Page-level text extractions:
▼
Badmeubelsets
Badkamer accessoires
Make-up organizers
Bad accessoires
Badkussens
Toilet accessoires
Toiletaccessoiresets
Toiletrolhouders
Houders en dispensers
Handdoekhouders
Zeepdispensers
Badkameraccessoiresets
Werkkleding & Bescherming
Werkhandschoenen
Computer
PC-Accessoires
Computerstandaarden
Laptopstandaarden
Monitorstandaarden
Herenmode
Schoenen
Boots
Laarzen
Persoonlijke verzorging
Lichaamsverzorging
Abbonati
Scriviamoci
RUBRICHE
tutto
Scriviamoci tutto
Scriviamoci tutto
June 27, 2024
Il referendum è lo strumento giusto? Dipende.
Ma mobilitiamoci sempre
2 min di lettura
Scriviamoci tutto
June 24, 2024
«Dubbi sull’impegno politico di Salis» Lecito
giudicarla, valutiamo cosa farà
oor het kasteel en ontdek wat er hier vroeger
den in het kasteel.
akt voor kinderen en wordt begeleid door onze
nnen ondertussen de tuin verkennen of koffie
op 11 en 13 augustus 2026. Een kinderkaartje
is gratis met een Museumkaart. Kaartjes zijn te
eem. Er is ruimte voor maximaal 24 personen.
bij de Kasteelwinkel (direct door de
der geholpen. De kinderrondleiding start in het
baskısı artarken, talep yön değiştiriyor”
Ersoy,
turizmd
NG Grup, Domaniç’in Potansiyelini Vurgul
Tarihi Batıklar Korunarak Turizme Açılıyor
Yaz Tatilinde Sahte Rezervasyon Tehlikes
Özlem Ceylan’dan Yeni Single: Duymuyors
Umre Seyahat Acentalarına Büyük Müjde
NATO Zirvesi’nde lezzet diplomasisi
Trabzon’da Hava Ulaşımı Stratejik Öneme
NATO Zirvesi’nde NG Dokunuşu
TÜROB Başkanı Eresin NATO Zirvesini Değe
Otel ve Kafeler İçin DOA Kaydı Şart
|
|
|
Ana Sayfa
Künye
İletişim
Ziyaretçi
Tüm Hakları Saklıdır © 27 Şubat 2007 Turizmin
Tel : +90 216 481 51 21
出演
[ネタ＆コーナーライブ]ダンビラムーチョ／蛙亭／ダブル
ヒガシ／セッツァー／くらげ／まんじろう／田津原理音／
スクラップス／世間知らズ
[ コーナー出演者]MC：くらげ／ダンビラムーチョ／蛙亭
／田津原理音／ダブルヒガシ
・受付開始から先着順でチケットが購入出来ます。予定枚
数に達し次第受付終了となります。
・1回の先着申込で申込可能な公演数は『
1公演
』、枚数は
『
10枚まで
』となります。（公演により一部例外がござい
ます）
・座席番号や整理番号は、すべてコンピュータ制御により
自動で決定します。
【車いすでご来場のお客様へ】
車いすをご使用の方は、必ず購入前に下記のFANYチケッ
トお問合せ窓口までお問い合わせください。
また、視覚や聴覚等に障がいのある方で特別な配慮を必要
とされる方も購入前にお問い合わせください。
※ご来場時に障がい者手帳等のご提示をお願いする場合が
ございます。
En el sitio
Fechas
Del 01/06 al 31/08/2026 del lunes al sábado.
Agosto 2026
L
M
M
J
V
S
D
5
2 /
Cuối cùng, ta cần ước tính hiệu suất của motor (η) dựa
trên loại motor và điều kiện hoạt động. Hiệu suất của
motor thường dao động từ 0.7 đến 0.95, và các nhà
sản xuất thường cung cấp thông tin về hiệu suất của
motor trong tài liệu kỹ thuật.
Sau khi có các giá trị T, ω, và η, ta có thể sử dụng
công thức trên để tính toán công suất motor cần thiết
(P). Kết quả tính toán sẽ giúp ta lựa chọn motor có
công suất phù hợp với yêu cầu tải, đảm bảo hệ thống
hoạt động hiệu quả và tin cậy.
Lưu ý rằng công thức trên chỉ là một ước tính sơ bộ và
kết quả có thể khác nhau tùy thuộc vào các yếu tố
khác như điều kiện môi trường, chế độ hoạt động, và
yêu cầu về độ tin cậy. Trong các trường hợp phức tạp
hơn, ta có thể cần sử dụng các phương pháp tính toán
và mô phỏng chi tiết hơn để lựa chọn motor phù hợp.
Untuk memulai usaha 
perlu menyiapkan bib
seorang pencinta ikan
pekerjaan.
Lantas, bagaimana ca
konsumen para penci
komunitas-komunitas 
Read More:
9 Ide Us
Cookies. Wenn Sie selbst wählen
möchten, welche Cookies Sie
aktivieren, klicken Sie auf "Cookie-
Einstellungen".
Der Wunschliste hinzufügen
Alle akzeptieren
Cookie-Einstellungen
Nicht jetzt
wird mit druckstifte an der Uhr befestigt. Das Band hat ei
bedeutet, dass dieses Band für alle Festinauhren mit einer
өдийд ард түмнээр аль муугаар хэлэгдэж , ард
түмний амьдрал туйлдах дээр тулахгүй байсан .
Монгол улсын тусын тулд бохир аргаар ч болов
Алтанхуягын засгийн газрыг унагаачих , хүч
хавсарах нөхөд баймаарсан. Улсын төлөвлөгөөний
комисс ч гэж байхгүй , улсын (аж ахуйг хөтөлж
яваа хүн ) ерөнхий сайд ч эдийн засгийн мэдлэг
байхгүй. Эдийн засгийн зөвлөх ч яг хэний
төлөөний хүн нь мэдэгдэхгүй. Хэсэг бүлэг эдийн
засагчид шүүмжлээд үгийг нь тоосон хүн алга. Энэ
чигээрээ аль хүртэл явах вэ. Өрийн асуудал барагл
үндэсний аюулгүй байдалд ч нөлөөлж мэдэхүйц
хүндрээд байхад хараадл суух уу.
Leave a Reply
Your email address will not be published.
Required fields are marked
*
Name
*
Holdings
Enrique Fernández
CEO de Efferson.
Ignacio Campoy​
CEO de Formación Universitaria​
▲
WHAT NEEDS TO BE DONE:
Each entry above needs to be output exactly.

RESPONSE TO THIS TASK:
Badmeubelsets
Badkamer accessoires
Make-up organizers
Bad accessoires
Badkussens
Toilet accessoires
Toiletaccessoiresets
Toiletrolhouders
Houders en dispensers
Handdoekhouders
Zeepdispensers
Badkameraccessoiresets
Werkkleding & Bescherming
Werkhandschoenen
Computer
PC-Accessoires
Computerstandaarden
Laptopstandaarden
Monitorstandaarden
Herenmode
Schoenen
Boots
Laarzen
Persoonlijke verzorging
Lichaamsverzorging
Abbonati
Scriviamoci
RUBRICHE
tutto
Scriviamoci tutto
Scriviamoci tutto
June 27, 2024
Il referendum è lo strumento giusto? Dipende.
Ma mobilitiamoci sempre
2 min di lettura
Scriviamoci tutto
June 24, 2024
«Dubbi sull’impegno politico di Salis» Lecito
giudicarla, valutiamo cosa farà
oor het kasteel en ontdek wat er hier vroeger
den in het kasteel.
akt voor kinderen en wordt begeleid door onze
nnen ondertussen de tuin verkennen of koffie
op 11 en 13 augustus 2026. Een kinderkaartje
is gratis met een Museumkaart. Kaartjes zijn te
eem. Er is ruimte voor maximaal 24 personen.
bij de Kasteelwinkel (direct door de
der geholpen. De kinderrondleiding start in het
baskısı artarken, talep yön değiştiriyor”
Ersoy,
turizmd
NG Grup, Domaniç’in Potansiyelini Vurgul
Tarihi Batıklar Korunarak Turizme Açılıyor
Yaz Tatilinde Sahte Rezervasyon Tehlikes
Özlem Ceylan’dan Yeni Single: Duymuyors
Umre Seyahat Acentalarına Büyük Müjde
NATO Zirvesi’nde lezzet diplomasisi
Trabzon’da Hava Ulaşımı Stratejik Öneme
NATO Zirvesi’nde NG Dokunuşu
TÜROB Başkanı Eresin NATO Zirvesini Değe
Otel ve Kafeler İçin DOA Kaydı Şart
|
|
|
Ana Sayfa
Künye
İletişim
Ziyaretçi
Tüm Hakları Saklıdır © 27 Şubat 2007 Turizmin
Tel : +90 216 481 51 21
出演
[ネタ＆コーナーライブ]ダンビラムーチョ／蛙亭／ダブル
ヒガシ／セッツァー／くらげ／まんじろう／田津原理音／
スクラップス／世間知らズ
[ コーナー出演者]MC：くらげ／ダンビラムーチョ／蛙亭
／田津原理音／ダブルヒガシ
・受付開始から先着順でチケットが購入出来ます。予定枚
数に達し次第受付終了となります。
・1回の先着申込で申込可能な公演数は『
1公演
』、枚数は
『
10枚まで
』となります。（公演により一部例外がござい
ます）
・座席番号や整理番号は、すべてコンピュータ制御により
自動で決定します。
【車いすでご来場のお客様へ】
車いすをご使用の方は、必ず購入前に下記のFANYチケッ
トお問合せ窓口までお問い合わせください。
また、視覚や聴覚等に障がいのある方で特別な配慮を必要
とされる方も購入前にお問い合わせください。
※ご来場時に障がい者手帳等のご提示をお願いする場合が
ございます。
En el sitio
Fechas
Del 01/06 al 31/08/2026 del lunes al sábado.
Agosto 2026
L
M
M
J
V
S
D
5
2 /
Cuối cùng, ta cần ước tính hiệu suất của motor (η) dựa
trên loại motor và điều kiện hoạt động. Hiệu suất của
motor thường dao động từ 0.7 đến 0.95, và các nhà
sản xuất thường cung cấp thông tin về hiệu suất của
motor trong tài liệu kỹ thuật.
Sau khi có các giá trị T, ω, và η, ta có thể sử dụng
công thức trên để tính toán công suất motor cần thiết
(P). Kết quả tính toán sẽ giúp ta lựa chọn motor có
công suất phù hợp với yêu cầu tải, đảm bảo hệ thống
hoạt động hiệu quả và tin cậy.
Lưu ý rằng công thức trên chỉ là một ước tính sơ bộ và
kết quả có thể khác nhau tùy thuộc vào các yếu tố
khác như điều kiện môi trường, chế độ hoạt động, và
yêu cầu về độ tin cậy. Trong các trường hợp phức tạp
hơn, ta có thể cần sử dụng các phương pháp tính toán
và mô phỏng chi tiết hơn để lựa chọn motor phù hợp.
Untuk memulai usaha 
perlu menyiapkan bib
seorang pencinta ikan
pekerjaan.
Lantas, bagaimana ca
konsumen para penci
komunitas-komunitas 
Read More:
9 Ide Us
Cookies. Wenn Sie selbst wählen
möchten, welche Cookies Sie
aktivieren, klicken Sie auf "Cookie-
Einstellungen".
Der Wunschliste hinzufügen
Alle akzeptieren
Cookie-Einstellungen
Nicht jetzt
wird mit druckstifte an der Uhr befestigt. Das Band hat ei
bedeutet, dass dieses Band für alle Festinauhren mit einer
өдийд ард түмнээр аль муугаар хэлэгдэж , ард
түмний амьдрал туйлдах дээр тулахгүй байсан .
Монгол улсын тусын тулд бохир аргаар ч болов
Алтанхуягын засгийн газрыг унагаачих , хүч
хавсарах нөхөд баймаарсан. Улсын төлөвлөгөөний
комисс ч гэж байхгүй , улсын (аж ахуйг хөтөлж
яваа хүн ) ерөнхий сайд ч эдийн засгийн мэдлэг
байхгүй. Эдийн засгийн зөвлөх ч яг хэний
төлөөний хүн нь мэдэгдэхгүй. Хэсэг бүлэг эдийн
засагчид шүүмжлээд үгийг нь тоосон хүн алга. Энэ
чигээрээ аль хүртэл явах вэ. Өрийн асуудал барагл
үндэсний аюулгүй байдалд ч нөлөөлж мэдэхүйц
хүндрээд байхад хараадл суух уу.
Leave a Reply
Your email address will not be published.
Required fields are marked
*
Name
*
Holdings
Enrique Fernández
CEO de Efferson.
Ignacio Campoy​
CEO de Formación Universitaria​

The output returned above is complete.